-
Notifications
You must be signed in to change notification settings - Fork 1.7k
MediaAPI
This document details a completely new media API for Pion WebRTC. The current media API has deficiencies that prevent it from being used in a few production workloads. This document doesn't aim to modify/extend the existing API, we are looking at it with fresh eyes.
I encourage everyone to comment on this page! When adding comments add them in italics and include your GitHub username I believe this API can be improved by doing X -- Sean-Der
If you can think of more use cases please provide them, this list is not exhaustive!
A user has audio/video file on disk and wants to send the content to many viewers. There will be no congestion control, you will have some loss handling (NACK). If the remote viewer doesn't support the codec we offer handshaking will fail.
A user has an existing RTP feed (RTSP camera), and wants to send the content to many viewers. There will be no congestion control, you will have some loss handling (NACK).
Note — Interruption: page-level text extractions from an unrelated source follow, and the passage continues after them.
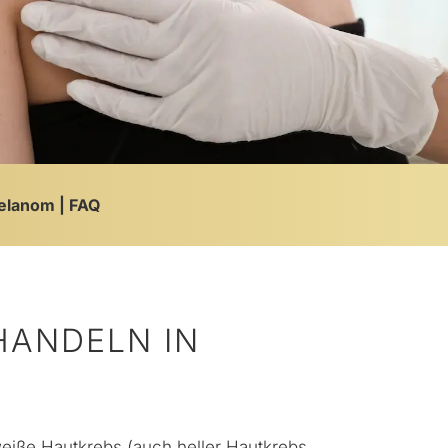
elanom
FAQ
NDELN IN M
eiße Hautkrebs
(auch heller Hautkrebs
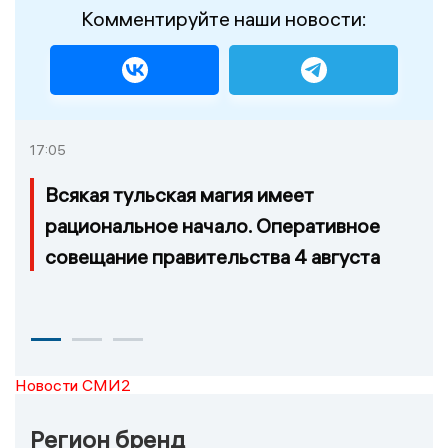
Комментируйте наши новости:
17:05
Всякая тульская магия имеет
рациональное начало. Оперативное
совещание правительства 4 августа
Новости СМИ2
Регион бренд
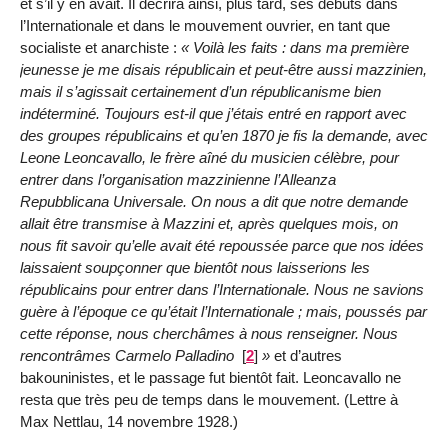
et s’il y en avait. Il décrira ainsi, plus tard, ses débuts dans
l’Internationale et dans le mouvement ouvrier, en tant que
socialiste et anarchiste :
Voilà les faits : dans ma première
jeunesse je me disais républicain et peut-être aussi mazzinien,
mais il s’agissait certainement d’un républicanisme bien
indéterminé. Toujours est-il que j’étais entré en rapport avec
des groupes républicains et qu’en 1870 je fis la demande, avec
Leone Leoncavallo, le frère aîné du musicien célèbre, pour
entrer dans l’organisation mazzinienne l’Alleanza
Repubblicana Universale. On nous a dit que notre demande
allait être transmise à Mazzini et, après quelques mois, on
nous fit savoir qu’elle avait été repoussée parce que nos idées
laissaient soupçonner que bientôt nous laisserions les
républicains pour entrer dans l’Internationale. Nous ne savions
guère à l’époque ce qu’était l’Internationale ; mais, poussés par
cette réponse, nous cherchâmes à nous renseigner. Nous
rencontrâmes Carmelo Palladino
[
2
]
et d’autres
bakouninistes, et le passage fut bientôt fait. Leoncavallo ne
resta que très peu de temps dans le mouvement. (Lettre à
Max Nettlau, 14 novembre 1928.)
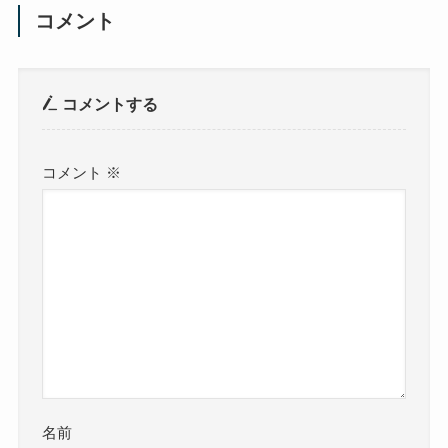
コメント
コメントする
コメント
※
名前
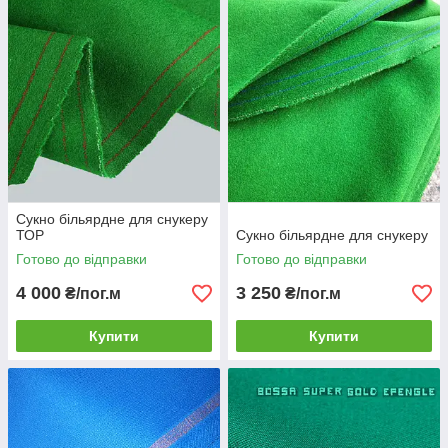
Сукно більярдне для снукеру
ТОР
Сукно більярдне для снукеру
Готово до відправки
Готово до відправки
4 000
3 250
₴/пог.м
₴/пог.м
Купити
Купити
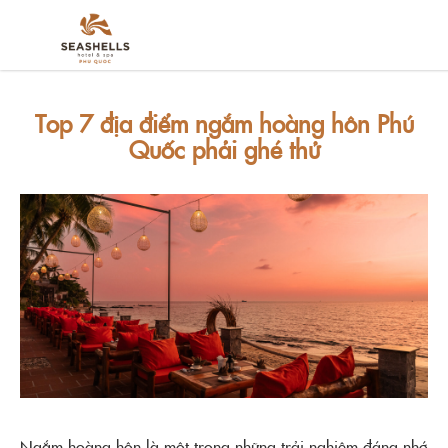
Top 7 địa điểm ngắm hoàng hôn Phú
Quốc phải ghé thử
Ngắm hoàng hôn là một trong những trải nghiệm đáng nhớ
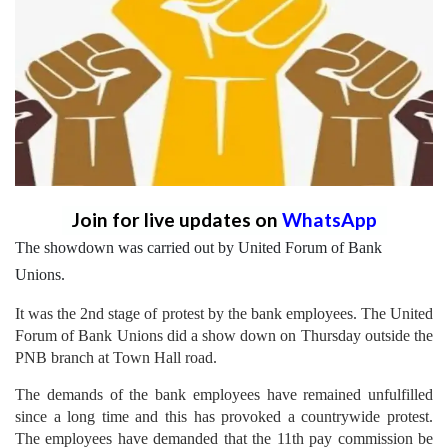
Join for live updates on
WhatsApp
The showdown was carried out by United Forum of Bank
Unions.
It was the 2nd stage of protest by the bank employees. The United
Forum of Bank Unions did a show down on Thursday outside the
PNB branch at Town Hall road.
The demands of the bank employees have remained unfulfilled
since a long time and this has provoked a countrywide protest.
The employees have demanded that the 11th pay commission be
If the remote viewer doesn't support the codec we offer handshaking will fail.
A user will be encoding content and sending to many viewers, this could be an MCU, capturing a webcam or desktop (like github.com/nerdism/neko). There will be congestion control, and packet loss handling (NACK/PLI). The user should be informed of the codecs the remote supports, and then be able to generate on the fly what is requested.
A user wants to save media from a remote peer to disk. This could be for playback later, or some other async task. We need to ensure the best experience possible by providing loss handling, and congestion control. Latency doesn't matter as much.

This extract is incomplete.